Task brief. In the entries below, the lines from the one with "盆提灯（岐阜提灯） (321, 2455)" through the one with "ご来店予約 (154, 2429)" are to be copied exactly; both ends count.

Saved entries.
━━━━━━━━━━

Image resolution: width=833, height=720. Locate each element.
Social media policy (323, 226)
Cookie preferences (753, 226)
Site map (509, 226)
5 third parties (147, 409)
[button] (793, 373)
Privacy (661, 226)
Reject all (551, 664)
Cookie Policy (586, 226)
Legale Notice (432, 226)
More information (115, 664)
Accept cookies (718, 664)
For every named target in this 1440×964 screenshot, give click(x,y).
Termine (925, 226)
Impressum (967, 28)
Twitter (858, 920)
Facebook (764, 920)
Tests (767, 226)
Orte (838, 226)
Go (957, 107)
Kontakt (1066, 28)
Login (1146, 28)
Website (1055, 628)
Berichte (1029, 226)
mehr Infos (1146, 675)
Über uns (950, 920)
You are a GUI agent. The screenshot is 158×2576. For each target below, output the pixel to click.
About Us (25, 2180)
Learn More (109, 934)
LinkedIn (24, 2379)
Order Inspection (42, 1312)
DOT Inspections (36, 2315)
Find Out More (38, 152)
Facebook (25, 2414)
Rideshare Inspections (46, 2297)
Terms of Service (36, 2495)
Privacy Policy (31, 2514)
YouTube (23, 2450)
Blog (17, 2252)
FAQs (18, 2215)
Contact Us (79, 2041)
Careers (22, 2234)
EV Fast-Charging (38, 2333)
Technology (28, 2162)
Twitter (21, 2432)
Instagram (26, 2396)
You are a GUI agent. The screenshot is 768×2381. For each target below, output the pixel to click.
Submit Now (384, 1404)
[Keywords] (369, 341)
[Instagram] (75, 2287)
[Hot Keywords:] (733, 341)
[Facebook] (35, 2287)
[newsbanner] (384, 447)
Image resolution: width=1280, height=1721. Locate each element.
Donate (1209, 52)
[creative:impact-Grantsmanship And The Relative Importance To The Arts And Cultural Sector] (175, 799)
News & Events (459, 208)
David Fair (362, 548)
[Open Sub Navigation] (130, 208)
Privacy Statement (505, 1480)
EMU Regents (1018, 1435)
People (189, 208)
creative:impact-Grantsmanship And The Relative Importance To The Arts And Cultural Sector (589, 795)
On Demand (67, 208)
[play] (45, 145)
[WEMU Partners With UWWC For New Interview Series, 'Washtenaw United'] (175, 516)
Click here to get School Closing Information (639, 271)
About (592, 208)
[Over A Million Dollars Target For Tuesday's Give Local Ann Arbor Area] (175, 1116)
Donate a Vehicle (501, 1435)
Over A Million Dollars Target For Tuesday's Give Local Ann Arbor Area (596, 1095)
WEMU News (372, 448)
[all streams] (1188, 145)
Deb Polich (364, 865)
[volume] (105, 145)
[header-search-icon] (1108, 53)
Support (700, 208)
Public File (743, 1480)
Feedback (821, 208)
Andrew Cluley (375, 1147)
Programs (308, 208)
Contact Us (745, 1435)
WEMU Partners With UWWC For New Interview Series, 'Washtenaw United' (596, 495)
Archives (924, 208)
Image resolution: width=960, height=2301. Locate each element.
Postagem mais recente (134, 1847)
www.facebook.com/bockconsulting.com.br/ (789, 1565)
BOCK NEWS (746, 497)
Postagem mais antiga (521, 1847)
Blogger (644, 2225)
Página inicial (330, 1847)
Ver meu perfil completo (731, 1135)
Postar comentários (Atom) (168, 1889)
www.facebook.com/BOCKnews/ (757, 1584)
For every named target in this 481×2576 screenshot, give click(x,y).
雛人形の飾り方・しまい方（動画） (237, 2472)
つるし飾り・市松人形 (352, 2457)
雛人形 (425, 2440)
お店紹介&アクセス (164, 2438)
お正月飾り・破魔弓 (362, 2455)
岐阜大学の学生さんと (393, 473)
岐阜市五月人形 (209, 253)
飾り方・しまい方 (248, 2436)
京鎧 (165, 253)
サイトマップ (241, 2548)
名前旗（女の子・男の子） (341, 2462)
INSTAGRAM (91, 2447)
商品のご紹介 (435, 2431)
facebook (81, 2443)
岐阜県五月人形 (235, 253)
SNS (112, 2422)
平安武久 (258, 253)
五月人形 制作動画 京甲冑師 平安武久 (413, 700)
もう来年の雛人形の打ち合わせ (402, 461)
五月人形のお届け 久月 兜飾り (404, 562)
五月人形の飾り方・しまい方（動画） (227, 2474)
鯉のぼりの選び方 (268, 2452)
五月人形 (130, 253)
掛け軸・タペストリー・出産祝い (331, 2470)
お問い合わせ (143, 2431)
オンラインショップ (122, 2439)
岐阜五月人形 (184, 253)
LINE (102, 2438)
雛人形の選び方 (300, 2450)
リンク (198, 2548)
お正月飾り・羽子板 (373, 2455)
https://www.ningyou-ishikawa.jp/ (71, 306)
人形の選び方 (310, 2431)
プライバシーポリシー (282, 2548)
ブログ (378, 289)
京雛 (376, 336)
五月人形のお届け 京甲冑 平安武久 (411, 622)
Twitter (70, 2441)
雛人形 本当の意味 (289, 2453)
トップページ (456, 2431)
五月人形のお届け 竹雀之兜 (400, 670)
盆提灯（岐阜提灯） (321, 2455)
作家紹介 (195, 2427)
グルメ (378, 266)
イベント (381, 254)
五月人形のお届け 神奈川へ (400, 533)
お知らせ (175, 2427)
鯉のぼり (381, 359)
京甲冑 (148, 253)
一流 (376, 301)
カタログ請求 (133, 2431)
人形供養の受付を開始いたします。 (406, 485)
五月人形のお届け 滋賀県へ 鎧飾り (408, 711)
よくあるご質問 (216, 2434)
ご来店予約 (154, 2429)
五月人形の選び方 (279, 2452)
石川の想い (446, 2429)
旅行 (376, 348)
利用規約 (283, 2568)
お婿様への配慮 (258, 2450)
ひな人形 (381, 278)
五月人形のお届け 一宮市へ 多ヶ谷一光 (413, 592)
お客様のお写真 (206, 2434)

━━━━━━━━━━

Exercise response.
盆提灯（岐阜提灯） (321, 2455)
作家紹介 (195, 2427)
グルメ (378, 266)
イベント (381, 254)
五月人形のお届け 神奈川へ (400, 533)
お知らせ (175, 2427)
鯉のぼり (381, 359)
京甲冑 (148, 253)
一流 (376, 301)
カタログ請求 (133, 2431)
人形供養の受付を開始いたします。 (406, 485)
五月人形のお届け 滋賀県へ 鎧飾り (408, 711)
よくあるご質問 (216, 2434)
ご来店予約 (154, 2429)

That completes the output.